Minutes later a message arrived from the Army ordnance office in New Mexico, declaring the M47 unsafe and ordering its immediate retirement. Said Captain Frank Redler, group armament officer, “The barn door was locked, but too late.”

On January 27, the first Chengtu Superfortresses headed for India to begin the long trek to the Central Pacific. Kharagpur to Tinian in the Marianas is a straight-line 3,832 miles or seventeen and a half hours by B-29. It equaled the distance from Seattle to the Panama Canal.

In late February and early March the groups began preparing for the journey by air, land, and sea. Meanwhile, XX Bomber Command closed out its mission log on the night of March 29, attacking oil storage facilities at Singapore. During April the 444th and 462nd Groups departed India, followed by the 40th and finally the 468th. The wing was reunited at West Field, Tinian, during the first week in May.

The nine homeland strikes had been a tiny portion of XX Bomber Command’s total effort. In attacking Omura five times, Yawata twice, and a few miscellaneous targets, the B-29s’ Kyushu missions represented one-sixth of the command’s total sorties and less than one-tenth of the bomb tonnage dropped. Significant damage was limited to the naval aircraft plant. Meanwhile, in all operations XX Bomber Command lost 125 B-29s, but only twenty-nine to enemy action.

In retrospect LeMay remained disgusted at the convoluted scheme for operating B-29s in China. Twenty years later he wrote, “I’ve never been able to shake the idea that General Arnold himself never believed that it would work.”

If the B-29 operation in Asia left a legacy, let it be this: XX Bomber Command operated the world’s most complex but technically immature aircraft at the end of the war’s longest supply line, over the world’s highest terrain in some of the worst weather, with half-trained crews and mechanics living in an oppressive climate on primitive bases.

Nevertheless, the nascent Superfortress grew into a fully fledged weapon in China skies. During his Asian odyssey Curtis LeMay learned what he needed to know about turning the ’29 into a truly strategic weapon, one that would have a greater effect upon the Pacific War than anything in the AAF inventory.

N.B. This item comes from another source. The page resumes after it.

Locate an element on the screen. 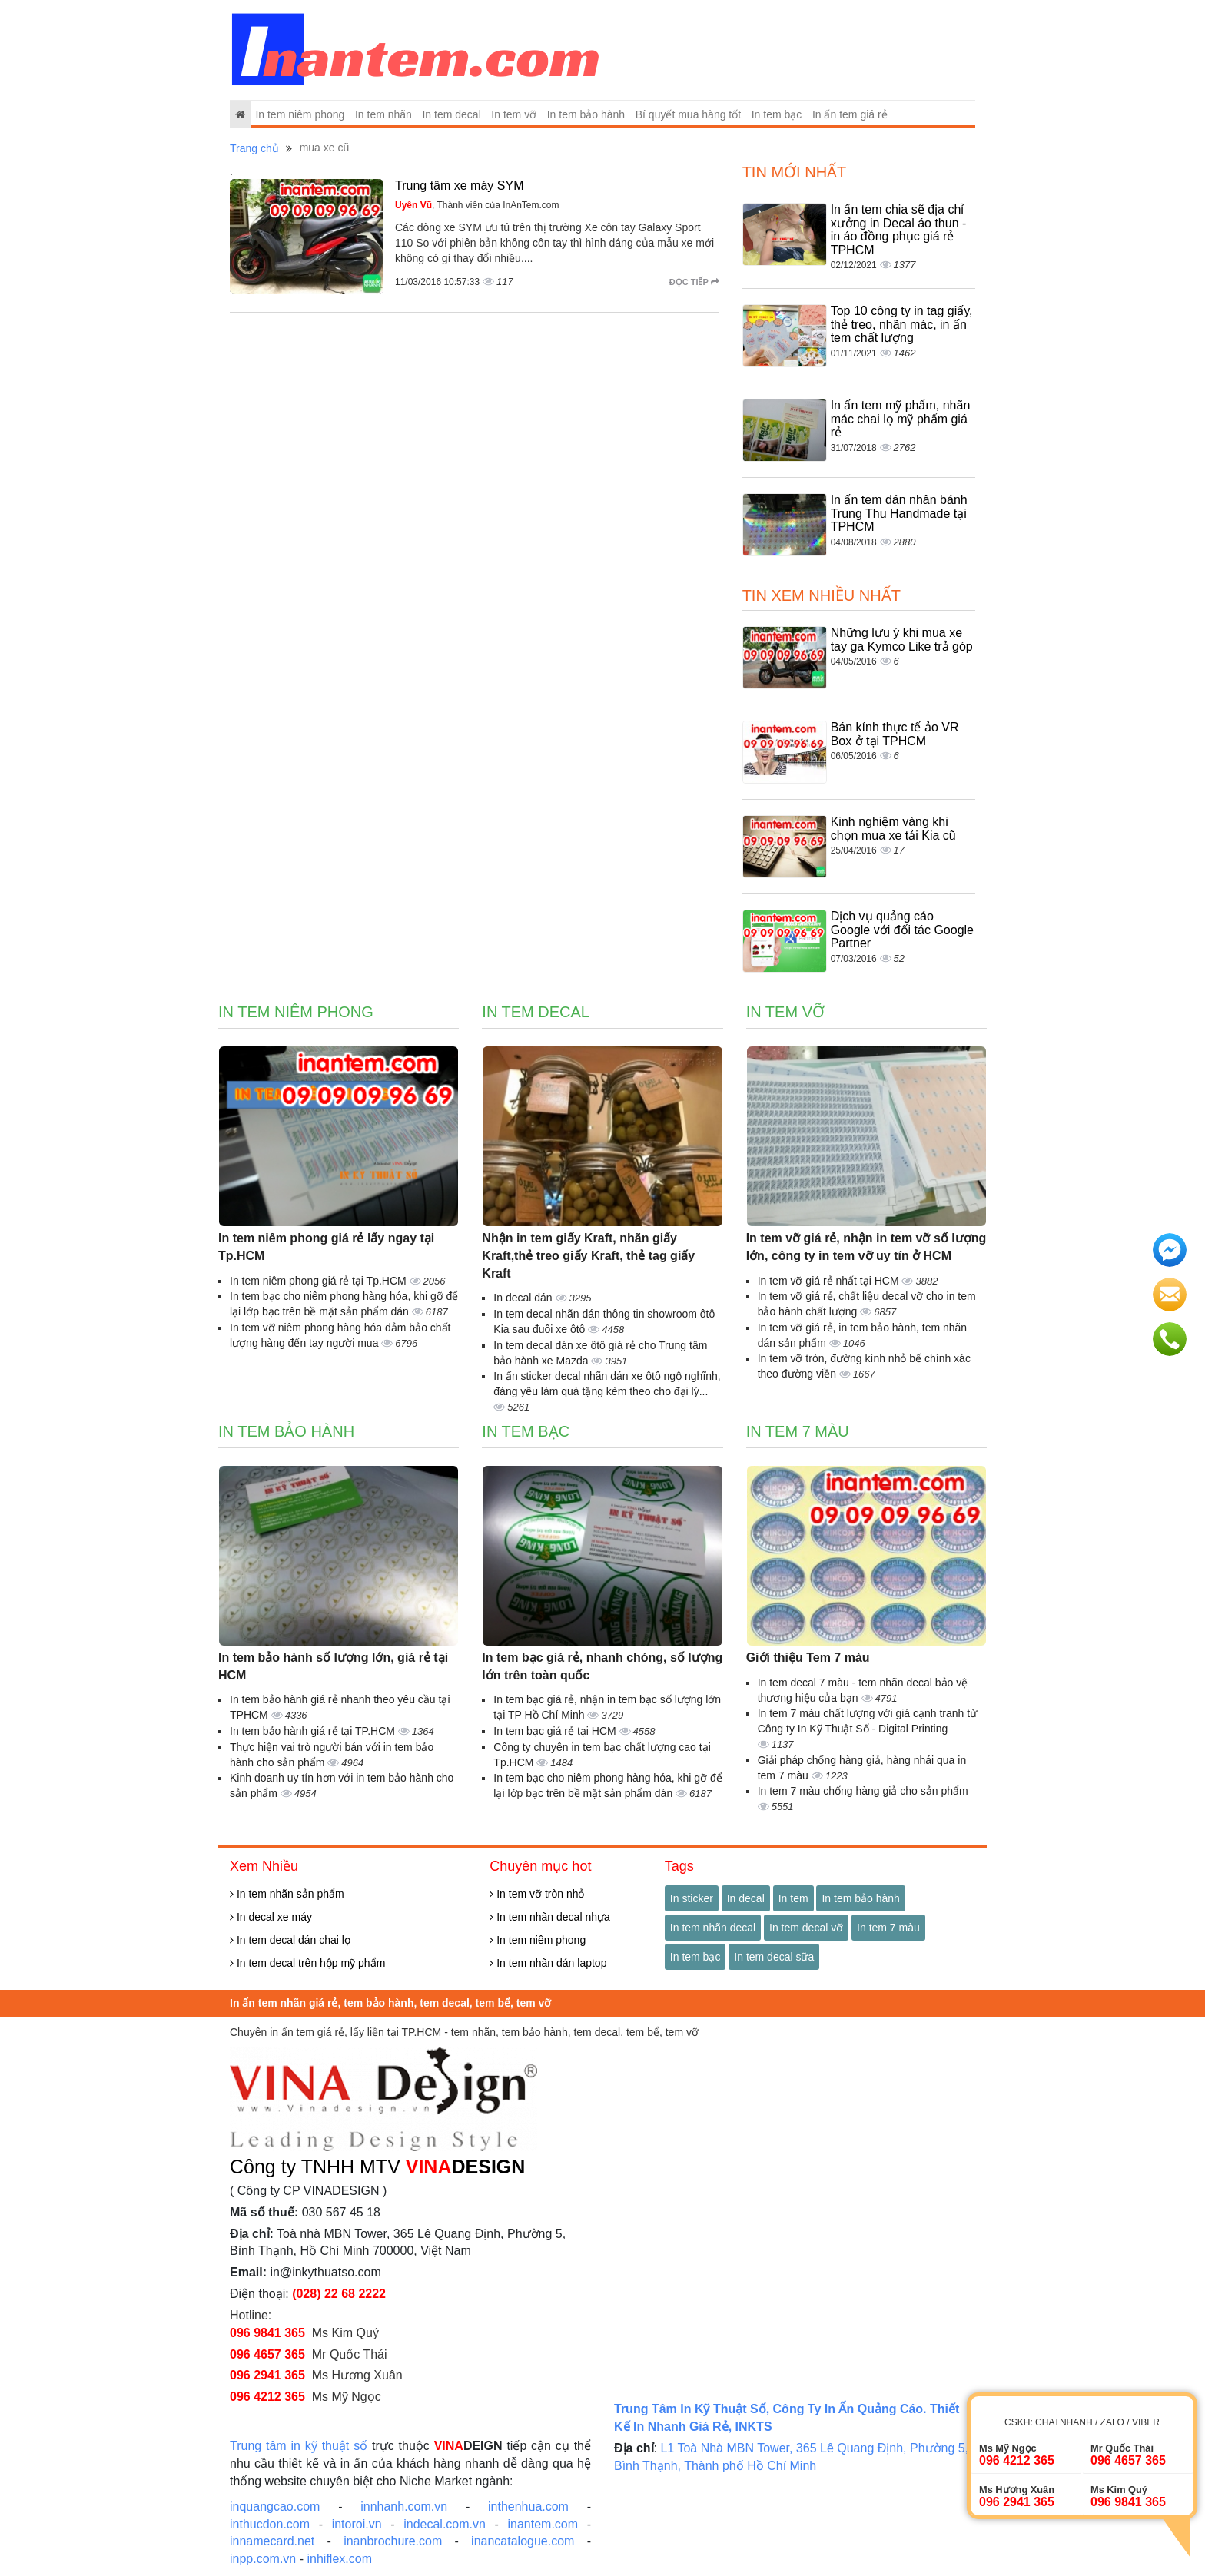  inanbrochure.com is located at coordinates (393, 2541).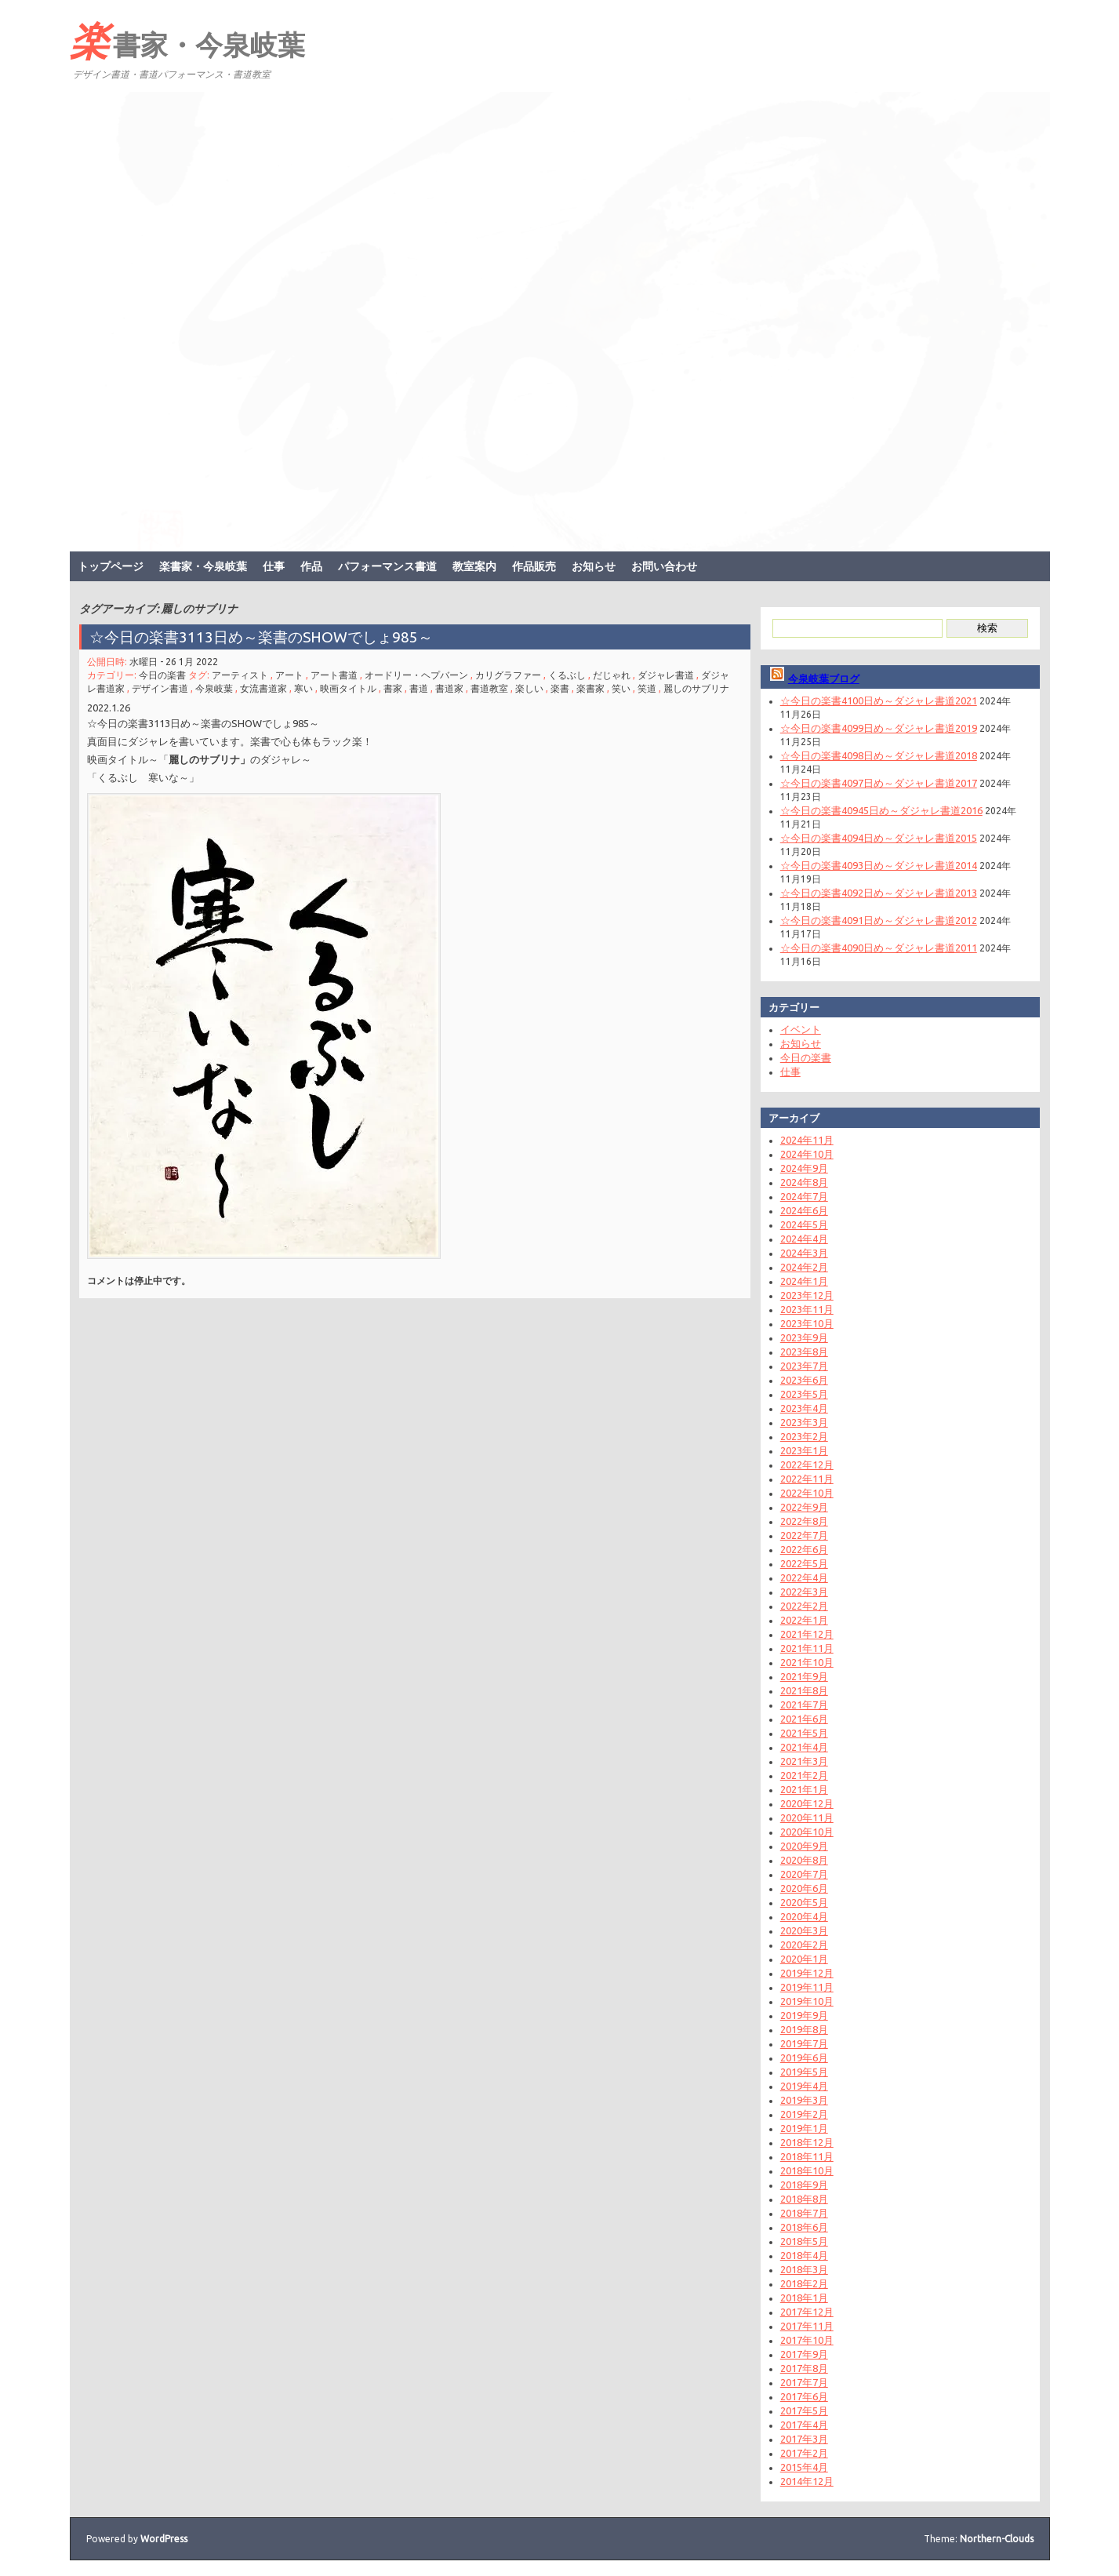  What do you see at coordinates (804, 2212) in the screenshot?
I see `2018年7月` at bounding box center [804, 2212].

The wind that began flowing out of China would grow to cyclonic force in the Pacific.

CHAPTER THREE

From the South


THE STRATEGY WAS known as island hopping, and it worked. But it required what Winston Churchill called “triphibious operations”—the melding of sea, land, and air forces into a nearly seamless entity focused on seizing islands from the enemy, each one representing another step on the long road to victory.

The process had begun eight months after Pearl Harbor when U.S. Marines landed at Guadalcanal in the Solomon Islands. Nearly two years later their seven-league boots splashed ashore in the Marianas, 2,000 miles northwest and more than half the distance from “Guadal” to Japan.

However, each leap of the triphibious frog was limited by the range of available airpower. Because air superiority ensured that no amphibious operation failed in the Pacific War, the success rate among all major landings in World War II ran over 99 percent.